I’ve been wondering what it would have been like to live in America during the pre-bureaucratic era, when holiday parades were the pop culture equivalent of The Super Bowl, all firefighters were volunteers, and the largest employer in the United States was NOT the U.S. Postal Service. In those days, when you received a package, the postmaster  printed your name in the newspaper as notice to come in and pick it up.  Now THAT gave you a reason to buy the paper!

Over the past three years of research, however, one subject eluded me–Fannie Holland.   I looked high and low for anything, but the determined widow who made sure Rockaway Beach became a civilized place, remained a tantalizing mystery.  Once, I thought I had found an image of her online, but the young lady in the straw boater and ruffled shirt turned out to be her granddaughter, Fannie Rilla Holland Bamman, who lived a colorful life at Beach 130 and Beach Channel Drive, until her death in 1961.

I may not have found a photo of the woman I call the “Mother of Rockaway Beach,” but I did find some other interesting items.

A tour guide to 1880’s Rockaway Beach described the Holland Hotel, with 25 rooms for rent, as “strictly a family hotel, of the quietest, neatest, most comfortable character…Mrs. Holland, the matronly owner, manages everything personally, and every guest receives particular attention and good care.”  Too bad hoteliers like Fannie are in short supply today.  Instead, we have the infamous Jay Deutchman of Scarsdale and his ilk.

No, I never found a photo of the Holland family matriarch.  I ended up finding something better.  I actually found Fannie.  That is, I found the site of her remains.

I had parked my car in a York College lot one day last April, and walked off in the direction of the Jamaica branch of the Queens Borough Public Library.  I had been digging through their historical collection, trying to locate a photograph of Fannie Holland, her obituary, or even a single news article.   I had come up empty, time after time.   I don’t know why, but as I left the parking lot, I paused to look through a nearby fence at what seemed to be a disheveled clump of weeds.

What I saw took my breath away.  My search for Fannie Holland was at an end.  There, surrounded by chain link fence, festooned with weeds and vines, and littered with a discarded office chair and items of filthy clothing, were the headstones of Fannie and Michael Holland, and several of their children.  This serendipitous discovery stopped me in my tracks.

The Methodist Cemetery at Jamaica, Copyright 2011 Vivian R. Carter

What was most shocking was my later discovery that the graveyard had truly been abandoned.  Someone had apparently locked it and discarded the key!  Nobody in the buildings and grounds department at York College had the slightest clue about the cemetery; the First Methodist Church of Jamaica, which had moved to Hillside Avenue at the turn of the century, absolutely denied having any connection to the plots.

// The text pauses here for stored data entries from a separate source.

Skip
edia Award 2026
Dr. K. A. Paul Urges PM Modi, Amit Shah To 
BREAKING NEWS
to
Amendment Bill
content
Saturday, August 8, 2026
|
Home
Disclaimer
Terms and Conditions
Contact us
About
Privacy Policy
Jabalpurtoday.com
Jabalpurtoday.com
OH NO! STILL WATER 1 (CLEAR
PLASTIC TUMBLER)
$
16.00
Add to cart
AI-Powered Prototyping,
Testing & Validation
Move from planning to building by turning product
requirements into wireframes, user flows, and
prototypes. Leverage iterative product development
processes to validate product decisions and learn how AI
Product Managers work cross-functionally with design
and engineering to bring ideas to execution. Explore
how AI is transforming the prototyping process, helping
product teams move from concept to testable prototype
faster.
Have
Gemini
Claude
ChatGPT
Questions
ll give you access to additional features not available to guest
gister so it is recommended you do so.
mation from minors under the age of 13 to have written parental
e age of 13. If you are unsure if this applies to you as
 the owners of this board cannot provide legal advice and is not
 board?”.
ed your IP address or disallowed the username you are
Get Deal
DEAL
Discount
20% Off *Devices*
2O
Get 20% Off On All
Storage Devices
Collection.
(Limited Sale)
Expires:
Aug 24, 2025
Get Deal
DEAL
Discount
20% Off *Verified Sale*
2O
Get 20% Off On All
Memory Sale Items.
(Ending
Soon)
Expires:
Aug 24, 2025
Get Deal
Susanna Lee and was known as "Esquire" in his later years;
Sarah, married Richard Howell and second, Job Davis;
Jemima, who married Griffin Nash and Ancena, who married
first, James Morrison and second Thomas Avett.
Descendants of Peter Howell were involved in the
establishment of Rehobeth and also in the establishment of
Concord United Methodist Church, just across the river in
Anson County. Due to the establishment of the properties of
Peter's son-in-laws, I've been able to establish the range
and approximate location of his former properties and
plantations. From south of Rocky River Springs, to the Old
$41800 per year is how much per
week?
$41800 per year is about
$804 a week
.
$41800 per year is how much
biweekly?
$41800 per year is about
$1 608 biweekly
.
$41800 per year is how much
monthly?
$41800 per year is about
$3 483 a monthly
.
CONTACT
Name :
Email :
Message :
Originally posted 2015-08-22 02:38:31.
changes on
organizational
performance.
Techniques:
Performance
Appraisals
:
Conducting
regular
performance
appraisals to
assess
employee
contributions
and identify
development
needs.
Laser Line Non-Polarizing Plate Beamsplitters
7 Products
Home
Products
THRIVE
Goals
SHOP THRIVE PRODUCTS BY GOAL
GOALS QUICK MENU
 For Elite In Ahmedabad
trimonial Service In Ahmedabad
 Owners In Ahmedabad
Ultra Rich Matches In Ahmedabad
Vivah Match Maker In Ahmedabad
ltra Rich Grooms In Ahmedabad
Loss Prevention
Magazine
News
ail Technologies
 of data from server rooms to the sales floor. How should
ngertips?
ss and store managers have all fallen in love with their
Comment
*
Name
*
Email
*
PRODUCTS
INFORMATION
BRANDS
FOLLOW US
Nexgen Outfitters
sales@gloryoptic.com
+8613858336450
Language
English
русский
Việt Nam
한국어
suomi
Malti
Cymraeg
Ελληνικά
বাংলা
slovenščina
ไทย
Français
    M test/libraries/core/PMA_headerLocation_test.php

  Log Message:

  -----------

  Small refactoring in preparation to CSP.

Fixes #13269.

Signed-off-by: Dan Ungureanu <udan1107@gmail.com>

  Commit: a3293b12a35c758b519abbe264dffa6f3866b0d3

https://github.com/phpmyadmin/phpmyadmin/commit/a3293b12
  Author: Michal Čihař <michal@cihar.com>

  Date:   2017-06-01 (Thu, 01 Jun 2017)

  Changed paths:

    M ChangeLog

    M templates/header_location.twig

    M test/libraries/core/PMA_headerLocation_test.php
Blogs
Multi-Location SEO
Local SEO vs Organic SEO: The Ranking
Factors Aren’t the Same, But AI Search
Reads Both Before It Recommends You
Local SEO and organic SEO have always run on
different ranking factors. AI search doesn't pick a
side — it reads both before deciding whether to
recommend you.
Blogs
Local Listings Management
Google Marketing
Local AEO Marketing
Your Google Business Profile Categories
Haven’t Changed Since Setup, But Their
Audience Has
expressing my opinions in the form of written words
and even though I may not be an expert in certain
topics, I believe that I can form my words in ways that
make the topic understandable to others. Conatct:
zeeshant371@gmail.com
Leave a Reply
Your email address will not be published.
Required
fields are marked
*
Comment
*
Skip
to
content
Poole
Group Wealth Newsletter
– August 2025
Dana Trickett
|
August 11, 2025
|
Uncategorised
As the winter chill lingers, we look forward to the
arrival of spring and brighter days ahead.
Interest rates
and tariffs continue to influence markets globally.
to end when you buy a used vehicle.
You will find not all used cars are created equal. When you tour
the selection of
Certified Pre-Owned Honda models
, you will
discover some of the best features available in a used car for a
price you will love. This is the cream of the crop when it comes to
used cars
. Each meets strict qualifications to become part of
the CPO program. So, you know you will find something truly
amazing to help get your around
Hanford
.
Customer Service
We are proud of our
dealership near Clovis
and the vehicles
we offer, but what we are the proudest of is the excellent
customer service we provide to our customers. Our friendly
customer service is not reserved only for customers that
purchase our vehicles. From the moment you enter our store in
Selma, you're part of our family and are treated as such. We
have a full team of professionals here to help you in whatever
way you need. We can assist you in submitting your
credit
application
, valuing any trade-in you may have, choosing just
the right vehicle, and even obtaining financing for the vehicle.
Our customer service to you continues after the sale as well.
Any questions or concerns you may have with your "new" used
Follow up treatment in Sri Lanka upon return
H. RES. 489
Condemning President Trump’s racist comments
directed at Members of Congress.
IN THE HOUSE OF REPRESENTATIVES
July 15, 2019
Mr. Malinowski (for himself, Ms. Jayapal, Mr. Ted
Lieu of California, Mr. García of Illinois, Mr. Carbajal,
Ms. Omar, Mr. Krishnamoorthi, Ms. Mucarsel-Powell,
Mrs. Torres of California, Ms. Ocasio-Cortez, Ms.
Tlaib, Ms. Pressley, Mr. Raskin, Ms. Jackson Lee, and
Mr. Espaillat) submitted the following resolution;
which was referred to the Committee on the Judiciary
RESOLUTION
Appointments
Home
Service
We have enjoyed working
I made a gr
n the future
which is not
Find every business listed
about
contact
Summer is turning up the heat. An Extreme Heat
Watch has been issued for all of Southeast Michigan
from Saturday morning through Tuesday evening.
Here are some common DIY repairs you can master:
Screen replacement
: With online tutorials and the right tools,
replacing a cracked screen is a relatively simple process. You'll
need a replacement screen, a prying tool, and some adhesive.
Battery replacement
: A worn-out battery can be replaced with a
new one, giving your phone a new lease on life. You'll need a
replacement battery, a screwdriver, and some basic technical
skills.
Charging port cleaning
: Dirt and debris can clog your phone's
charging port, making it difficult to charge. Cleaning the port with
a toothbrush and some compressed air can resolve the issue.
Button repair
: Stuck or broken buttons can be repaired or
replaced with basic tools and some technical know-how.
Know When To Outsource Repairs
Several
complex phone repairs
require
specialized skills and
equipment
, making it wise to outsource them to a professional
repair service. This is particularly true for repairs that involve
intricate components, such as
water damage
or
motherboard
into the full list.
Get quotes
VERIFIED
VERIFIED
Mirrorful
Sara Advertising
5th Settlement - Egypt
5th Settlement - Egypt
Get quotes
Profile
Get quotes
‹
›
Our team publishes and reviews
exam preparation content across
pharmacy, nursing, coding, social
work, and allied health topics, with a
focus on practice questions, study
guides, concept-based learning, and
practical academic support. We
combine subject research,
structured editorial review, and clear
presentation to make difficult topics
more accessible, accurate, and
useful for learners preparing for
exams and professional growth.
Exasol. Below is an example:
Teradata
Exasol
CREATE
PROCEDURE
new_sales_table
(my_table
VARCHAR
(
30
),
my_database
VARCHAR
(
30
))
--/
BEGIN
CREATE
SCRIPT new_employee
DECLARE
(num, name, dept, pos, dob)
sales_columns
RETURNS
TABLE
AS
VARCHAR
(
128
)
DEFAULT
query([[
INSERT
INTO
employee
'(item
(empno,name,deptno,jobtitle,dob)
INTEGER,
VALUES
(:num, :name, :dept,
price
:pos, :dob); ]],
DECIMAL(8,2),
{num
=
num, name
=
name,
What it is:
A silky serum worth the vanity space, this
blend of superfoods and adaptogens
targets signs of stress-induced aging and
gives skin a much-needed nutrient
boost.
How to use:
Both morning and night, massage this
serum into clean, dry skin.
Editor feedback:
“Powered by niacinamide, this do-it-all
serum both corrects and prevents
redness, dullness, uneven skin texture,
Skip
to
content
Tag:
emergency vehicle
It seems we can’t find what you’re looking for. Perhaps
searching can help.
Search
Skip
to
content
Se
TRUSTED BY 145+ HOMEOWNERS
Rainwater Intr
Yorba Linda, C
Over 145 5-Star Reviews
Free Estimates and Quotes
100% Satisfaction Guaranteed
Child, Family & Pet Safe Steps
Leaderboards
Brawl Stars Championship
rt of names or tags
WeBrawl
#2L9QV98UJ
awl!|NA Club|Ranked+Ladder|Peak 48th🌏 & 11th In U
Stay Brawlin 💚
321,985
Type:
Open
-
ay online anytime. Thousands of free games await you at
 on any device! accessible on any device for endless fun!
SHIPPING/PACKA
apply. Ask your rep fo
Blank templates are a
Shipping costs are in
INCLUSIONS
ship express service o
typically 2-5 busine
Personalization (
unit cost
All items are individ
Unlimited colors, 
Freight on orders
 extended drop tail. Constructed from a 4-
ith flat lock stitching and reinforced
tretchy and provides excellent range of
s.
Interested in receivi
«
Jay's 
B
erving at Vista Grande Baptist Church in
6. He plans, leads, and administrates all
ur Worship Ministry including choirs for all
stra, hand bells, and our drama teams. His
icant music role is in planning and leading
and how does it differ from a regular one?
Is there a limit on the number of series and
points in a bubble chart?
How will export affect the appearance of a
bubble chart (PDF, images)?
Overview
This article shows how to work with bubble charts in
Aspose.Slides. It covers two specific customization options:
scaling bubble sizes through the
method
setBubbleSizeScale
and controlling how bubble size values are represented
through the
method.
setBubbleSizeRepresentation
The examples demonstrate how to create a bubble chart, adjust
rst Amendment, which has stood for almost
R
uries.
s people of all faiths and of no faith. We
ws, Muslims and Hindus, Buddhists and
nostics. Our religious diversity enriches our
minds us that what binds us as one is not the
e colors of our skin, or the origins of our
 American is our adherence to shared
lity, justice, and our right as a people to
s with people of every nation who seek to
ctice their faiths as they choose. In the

Thanks to Quaker Josephine C. Frost, who transcribed each of the tombstones in August 1911, we can confirm the names of all 91 who are buried there.  Yet, none of the appropriate state, city, or nonprofit agencies appears to have any clue about the plot at Liberty Avenue and Guy R. Brewer Boulevard. This amazes me, since burial places are still considered important to people of most cultures and religious traditions.

My find on that cold spring day evolved into a dedicated pursuit of remembrance.  I began networking with Cate Ludlam, who had spearheaded restoration of nearby Prospect Cemetery.  Each time I went to the library, I would stop at the Holland gravesite for a few moments.  Now that my book is done, I’d like to be sure that the remains of the Holland family are treated with the dignity and respect they deserve. Key settlers of Rockaway Beach, they saw to it that the new village had a school, a church, a post office, a grocery store, and a nice family hotel.  Too bad that the guys who wielded power in twentieth century New York City messed it all up, in short order.

Fannie Holland’s contributions may have been overlooked by prior generations simply because she was a woman.  We should not do the same. Perhaps by the time the crocuses end their winter hibernation, something can be accomplished.  A group of church members, school children, and Scouts wielding rakes and trash bags would be a good start.  How about the first nice weekend in March?   Please send an email to, if you would like to help in this endeavor.

Photo of Fannie Holland Bamman, Courtesy of Marie Velardi.  Text and header photo of Prospect Cemetery’s Chapel of the Sisters, Copyright 2012 Vivian R. Carter.

Posted in Philosophy, Religion and Philanthropy, The Arts and Entertainment, The Land We Share, The World of Human Beings | Tagged , , , , | 13 Comments

Inspired by “The Search for Harmony Bay”

Beach Channel High School and "The Search for Harmony Bay"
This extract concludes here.